**Work request**.
Skip all pictures. Write out the data below from its first line through the line that contains "Теми за квалификация".

== Extracted material

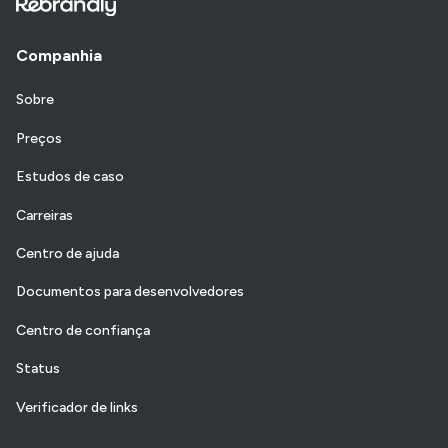
Companhia
Sobre
Preços
Estudos de caso
Carreiras
Centro de ajuda
Documentos para desenvolvedores
Centro de confiança
Status
Verificador de links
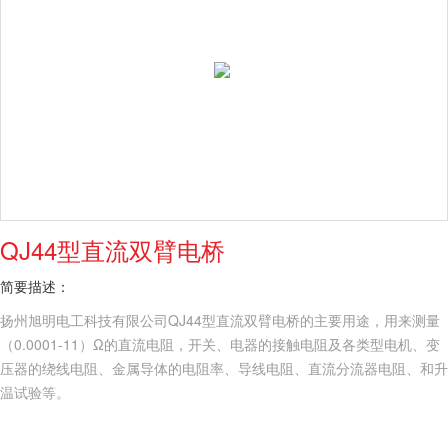
QJ44型直流双臂电桥
简要描述：
扬州旭明电工科技有限公司QJ44型直流双臂电桥的主要用途，用来测量
（0.0001-11）Ω的直流电阻，开关、电器的接触电阻及各类型电机、变
压器的绕线电阻、金属导体的电阻率、导线电阻、直流分流器电阻、和升
温试验等。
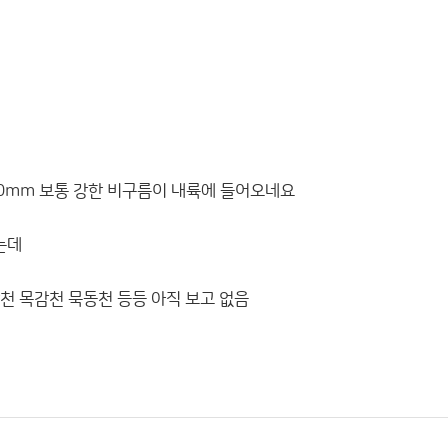
10mm 보통 강한 비구름이 내륙에 들어오네요
는데
천 목감천 묵동천 등등 아직 보고 없음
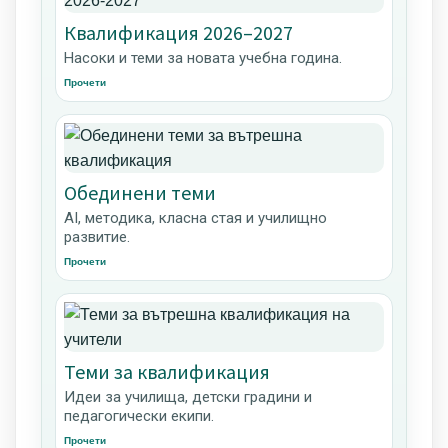
Квалификация 2026–2027
Насоки и теми за новата учебна година.
Прочети
Обединени теми
AI, методика, класна стая и училищно
развитие.
Прочети
Теми за квалификация
Идеи за училища, детски градини и
педагогически екипи.
Прочети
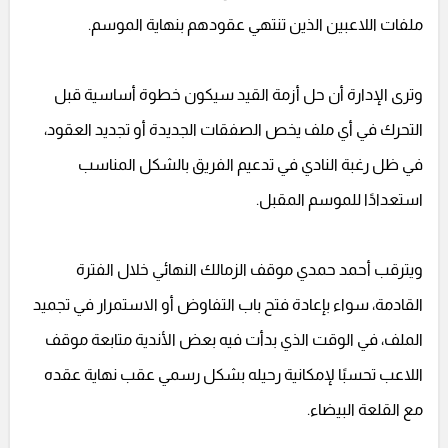
ملفات اللاعبين الذين تنتهي عقودهم بنهاية الموسم.
وترى الإدارة أن حل أزمة القيد سيكون خطوة أساسية قبل
التحرك في أي ملف يخص الصفقات الجديدة أو تجديد العقود،
في ظل رغبة النادي في تدعيم الفريق بالشكل المناسب
استعدادًا للموسم المقبل.
ويترقب أحمد حمدي موقف الزمالك النهائي خلال الفترة
القادمة، سواء بإعادة فتح باب التفاوض أو الاستمرار في تجميد
الملف، في الوقت الذي بدأت فيه بعض الأندية متابعة موقف
اللاعب تحسبًا لإمكانية رحيله بشكل رسمي عقب نهاية عقده
مع القلعة البيضاء.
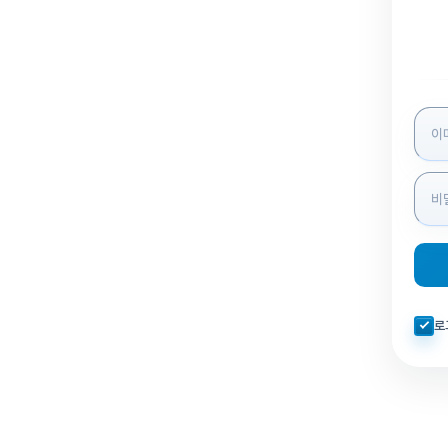
로그인
자동로
로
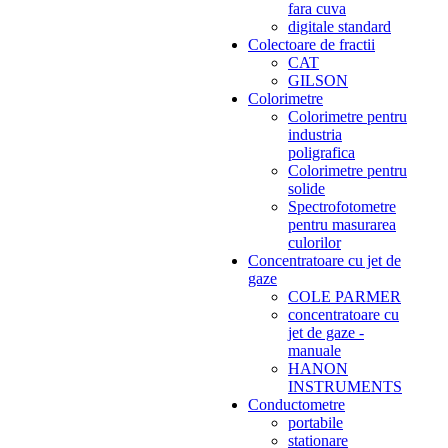
fara cuva
digitale standard
Colectoare de fractii
CAT
GILSON
Colorimetre
Colorimetre pentru
industria
poligrafica
Colorimetre pentru
solide
Spectrofotometre
pentru masurarea
culorilor
Concentratoare cu jet de
gaze
COLE PARMER
concentratoare cu
jet de gaze -
manuale
HANON
INSTRUMENTS
Conductometre
portabile
stationare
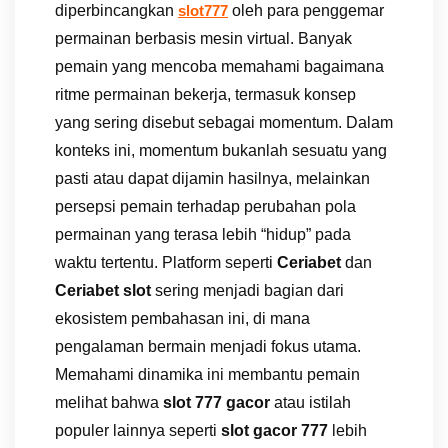
diperbincangkan
oleh para penggemar
slot777
permainan berbasis mesin virtual. Banyak
pemain yang mencoba memahami bagaimana
ritme permainan bekerja, termasuk konsep
yang sering disebut sebagai momentum. Dalam
konteks ini, momentum bukanlah sesuatu yang
pasti atau dapat dijamin hasilnya, melainkan
persepsi pemain terhadap perubahan pola
permainan yang terasa lebih “hidup” pada
waktu tertentu. Platform seperti
Ceriabet
dan
Ceriabet slot
sering menjadi bagian dari
ekosistem pembahasan ini, di mana
pengalaman bermain menjadi fokus utama.
Memahami dinamika ini membantu pemain
melihat bahwa
slot 777 gacor
atau istilah
populer lainnya seperti
slot gacor 777
lebih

====

**Completed task**.
Companhia
Sobre
Preços
Estudos de caso
Carreiras
Centro de ajuda
Documentos para desenvolvedores
Centro de confiança
Status
Verificador de links
QJ44型直流双臂电桥
简要描述：
扬州旭明电工科技有限公司QJ44型直流双臂电桥的主要用途，用来测量
（0.0001-11）Ω的直流电阻，开关、电器的接触电阻及各类型电机、变
压器的绕线电阻、金属导体的电阻率、导线电阻、直流分流器电阻、和升
温试验等。
10mm 보통 강한 비구름이 내륙에 들어오네요
는데
천 목감천 묵동천 등등 아직 보고 없음
Квалификация 2026–2027
Насоки и теми за новата учебна година.
Прочети
Обединени теми
AI, методика, класна стая и училищно
развитие.
Прочети
Теми за квалификация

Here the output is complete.